R/StandardiseRawTaxa.R

#' @title Standardise Raw Taxa
#'
#' @description
#' This function standardise taxa retrieved from NEMS to all available Taxon Levels.
#' Most of the times this function will be run to generate the input data required
#' by the other functions present in this package.
#'
#' @name StandardiseRawTaxa
#' @aliases StandardiseRawTaxa
#' @usage StandardiseRawTaxa(family.df = NULL, species.df = NULL,
#'                    infer.lower.levels = FALSE,
#'                    aggregate = "sample")
#'
#' @param family.df An optional data frame containing family-level data from
#' NEMS (Analysis: FW_TAX_ID) with at least six columns and in the specified
#' order. Extra columns can be added, but they must be only related to
#' Sampling Point. See 'Details'.
#' @param species.df An optional data frame containing species-level data from
#' NEMS (Analysis: MIXTAX_TST) with at least six columns and in the specified
#' order. Extra columns can be added, but they must be only related to
#' Sampling Point.

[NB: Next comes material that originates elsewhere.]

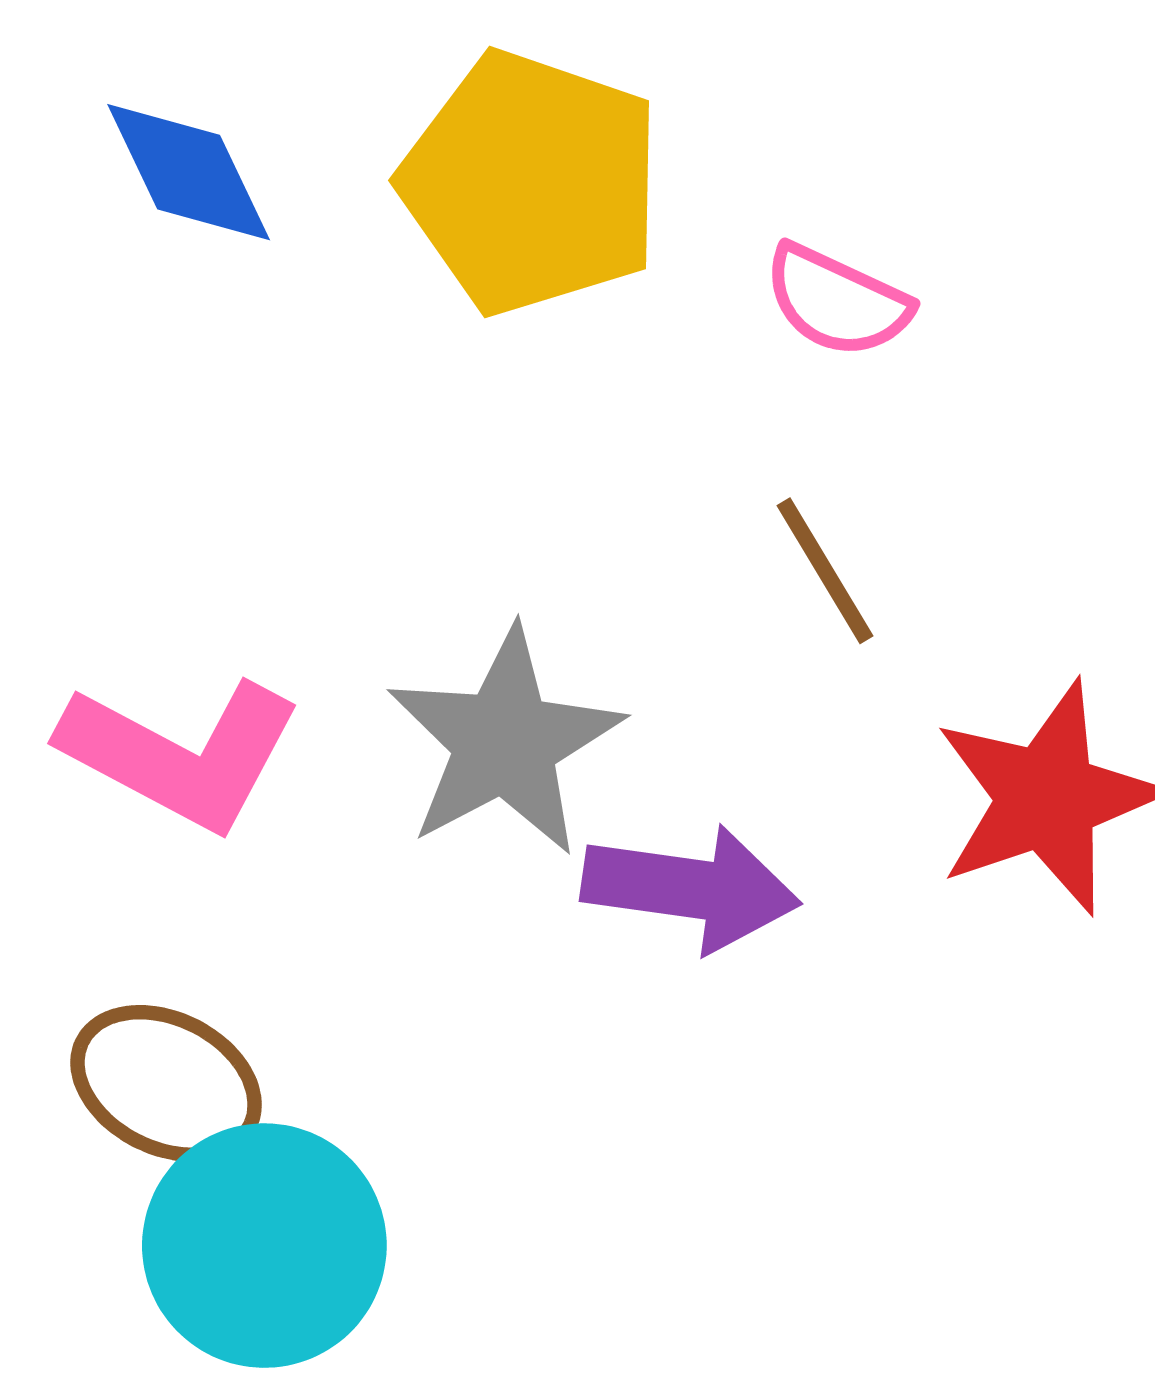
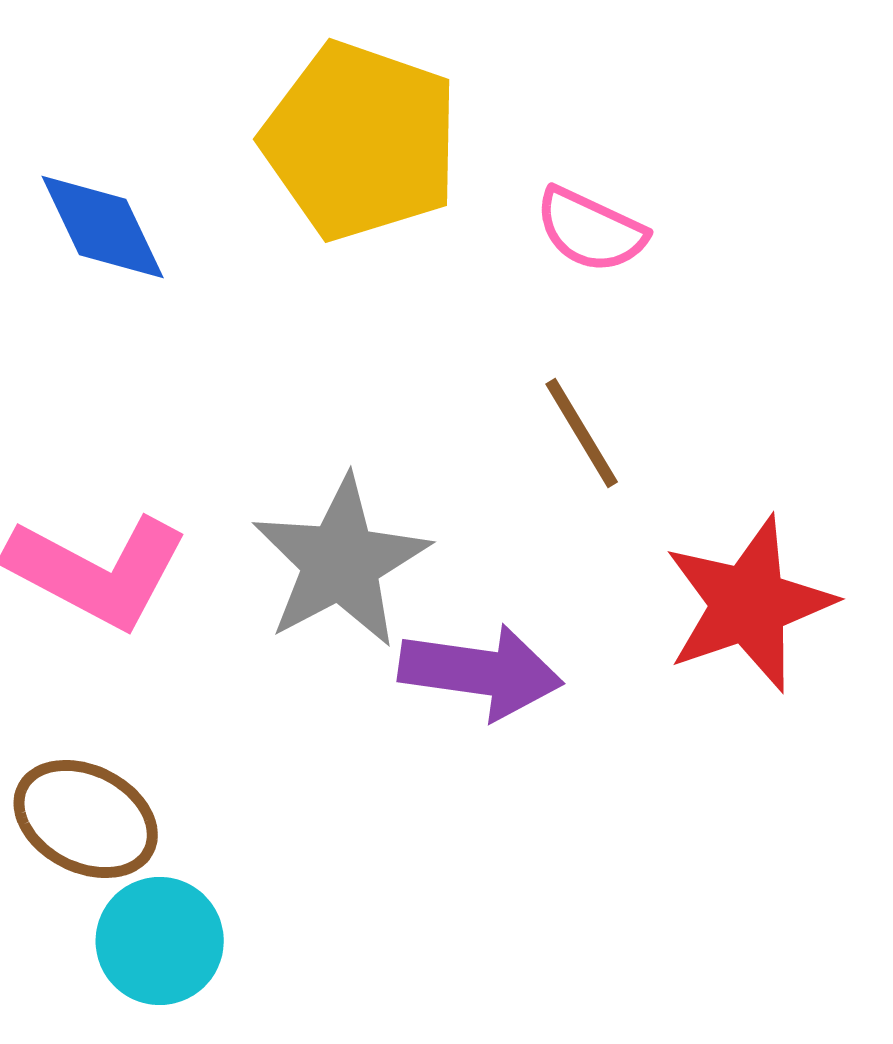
blue diamond: (189, 172) -> (103, 227), moved
cyan circle: (264, 1246) -> (160, 941), size x0.7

See 'Details'.
#' @param aggregate Indicates whether the aggregation is either done by \code{"sample"}
#' or by \code{"season"}. Depending on the aggregation, input data frames should be
#' composed of different type of columns.
#' @param infer.lower.levels Flag (\samp{TRUE}/\samp{FALSE}) to infer Taxonomic
#' Levels at TL1, TL2 and TL3 from species-level data.
#' @details
#' Both \code{family.df} and \code{species.df} are data frames containing at least
#' the following six columns, depending on the 'aggregate' parameter:\cr
#' \samp{"season"}: \code{Site}, \code{Season} (integer), \code{Year},
#' \code{Maitland Code}, \code{Maitland Name}, \code{Abundance}.\cr
#' \samp{"sample"}: \code{Site}, \code{Sample Number}, \code{Sample Date} (Date object),
#' \code{Maitland Code}, \code{Maitland Name}, \code{Abundance}.\cr
#' Actually, the routine performs the same calculations for both types of aggregation,
#' the only change is the name of the output data frame's columns.
#'
#' The available codes for \code{Season} and a general description of Taxonomic
#' Levels are defined in the main help page of the \code{aquaMetrics} package.
#' @return
#' A list containing 3 data frames.
#'
#'  \code{standard.taxa}: Dataframe containing the following columns (depending on input data):
#'    \code{TL} (integer), \code{Sampling Point}, \code{Season} or \code{Sample},
#'    \code{Year} or \code{Date}, \code{Maitland Code},
#'    \code{Name}, \code{Abundance}, \code{Infered} (integer).\cr
#'    The column \code{Infered} indicates whether TL1/TL2/TL3 were infered from
#'    data in \code{species.df} If the user entered extra columns within the
#'    input dataframes they will be included here as well.
#'
#'  \code{not.included.families}: Dataframe (which can be empty) containing those
#'    input families that have not been found in any of the TL lists.
#'
#'  \code{not.included.species}: Dataframe (which can be empty) containing those
#'    input species that have not been found in any of the TL lists.
#' @note
#' More extra columns can be added to aggregate data by different criteria, i.e.,
#' other than season/date. For doing so you must fill all season/date fields with a dummy value: 1.
#' Thus, the aggregation would disregard season/date as an aggregation column.
#' @examples
#' \dontrun{
#' #No examples yet
#' }
#' @export
######################################################################################
#                                                                                    #
# Version:  1.6                                                                      #
# Revision: 0 - 03/04/2014. Published version                                        #
#           1 - 09/04/2014. Changed aggregation when infering lower levels           #
#           2 - 23/04/2014. Fixed artifical taxa aggregation                         #
#           3 - 17/06/2014. Added backticks to variable names used in formulae       #
#           4 - 14/11/2014. Changes in Maitland codes and taxa grouping logic        #
#           5 - 10/02/2015. NEMS lists changed. Refactoring pending.                 #
#           6 - 24/02/2017. Fixed initial check of (same) number of columns          #
#                                                                                    #
######################################################################################
StandardiseRawTaxa <- function (family.df=NULL, species.df=NULL,
                                infer.lower.levels=FALSE,
                                aggregate="sample") {

  # Input handling
  if (is.null(species.df) && infer.lower.levels == TRUE)
    stop("The species data frame is required for infering lower levels")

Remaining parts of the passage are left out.